The Candidate and the Briefing Book
From the February 5, 2001 issue: His enemies were not the only ones Ronald Reagan surprised.
Feb 5, 2001, Vol. 6, No. 20 • By JEFFREY BELL
Editor's note: A look back at President Reagan, from the February 5, 2001 issue of THE WEEKLY STANDARD.
Ronald Reagan, 1911 - 2004
IT WAS 1975, and I found myself in the middle of a struggle of wills between John Sears and Ronald Reagan. In retrospect, this may sound interesting, but at the time it was anything but enjoyable. Sears was the most brilliant political strategist I've ever known. Reagan was the greatest man I've ever known, though to be honest I had no inkling of this yet.
Not for the first or last time, Sears and Reagan were furious at each other, so furious that I didn't know what to do or what to make of it.
The issue was the briefing book Sears had instructed me to write for Reagan, to prepare him for his upcoming primary challenge to President Gerald Ford. I was writing it, but Reagan wasn't reading it. This was not a morale builder for me, but to Sears it was infuriating. Sears's everyday demeanor was droll and understated, but when he was angry, most people who knew him found him frightening, even on occasion Reagan, who normally seemed afraid of no one.
To Sears and to me, the gold standard of presidential politics was the Nixon campaign of 1968. Objectively speaking, that campaign and that candidate had made quite a few mistakes. But from the perspective of 1975, it was the only time in almost a half century that the Republican party had taken over the White House without running a war hero. And it was our formative experience.
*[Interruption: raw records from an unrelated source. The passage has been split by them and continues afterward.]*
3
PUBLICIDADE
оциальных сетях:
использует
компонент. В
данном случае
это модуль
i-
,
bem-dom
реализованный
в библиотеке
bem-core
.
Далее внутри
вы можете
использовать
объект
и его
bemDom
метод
In 1968, Sears at a precocious 27 was a top-level Nixon political operative. At 24, I was a lowly research assistant, just out of the Army, running errands for Pat Buchanan and a policy/issues team that included (a partial list) Alan Greenspan, Richard Allen, William Safire, Martin Anderson, Ray Price, Richard Whalen, plus (junior aides like me) John Lehman, Kevin Phillips, Ken Khachigian, and (following Nixon's defeat of Nelson Rockefeller) George Gilder and a handful of other liberal Republicans.
All of these staffers, and others, contributed to Nixon's briefing book, which was maintained and constantly updated by Buchanan. The briefing book, written in question-and-answer format, was enormous, of biblical proportions, growing and evolving as the campaign progressed. The reason so much effort was put into it is that Nixon wanted it that way. He spent countless hours poring over it, and knew it well, because he never wanted to be surprised by the nastiest question his worst enemy could think of. His writers were kept energized by Nixon's commitment to the briefing book, which meant that at any time, and without warning, they were likely to hear the former vice president using the exact words they had written to fend off somebody's question. Those words had better be accurate and defensible, or the writers knew they might find themselves invited into the crewcut, uncompassionate presence of campaign chief of staff H. R. Haldeman, Nixon's designated bad cop.
Now, eight years later, post-Watergate spending limits had arrived, and what Nixon's awe-inspiring stable of writers and policy advisers had labored to produce had fallen largely to me, as research director of Citizens for Reagan, with help from a corporal's guard of outside volunteers. Aside from a willingness to write in an authoritative tone about subjects I knew little or nothing about--a necessity in these matters--my main virtue in Sears's eyes was that I had watched Buchanan continually update Nixon's briefing book and therefore had some idea of how the process was supposed to work.
But Reagan seldom looked at the book. To Sears, this meant one thing: Reagan was intellectually lazy and would be unprepared for what awaited him in his challenge to Ford.
Sears had earlier been picked to manage the anticipated presidential campaign of Vice President Spiro Agnew, and I was hoping to work on the issues staff, when a scandal erupted that eventually forced Agnew to resign his office in October 1973 to avoid an indictment for bribery. Sears had therefore shot his way into the leadership of Reagan's campaign against Ford quite late, and now his worst fears about the aging Hollywood actor, the very fears that had caused him to prefer Agnew as the next conservative standard-bearer, seemed in danger of being realized. Reagan was too much a lightweight to bother to read his own briefing book. The liberal press and Ford strategist Stuart Spencer would combine to eat Reagan alive.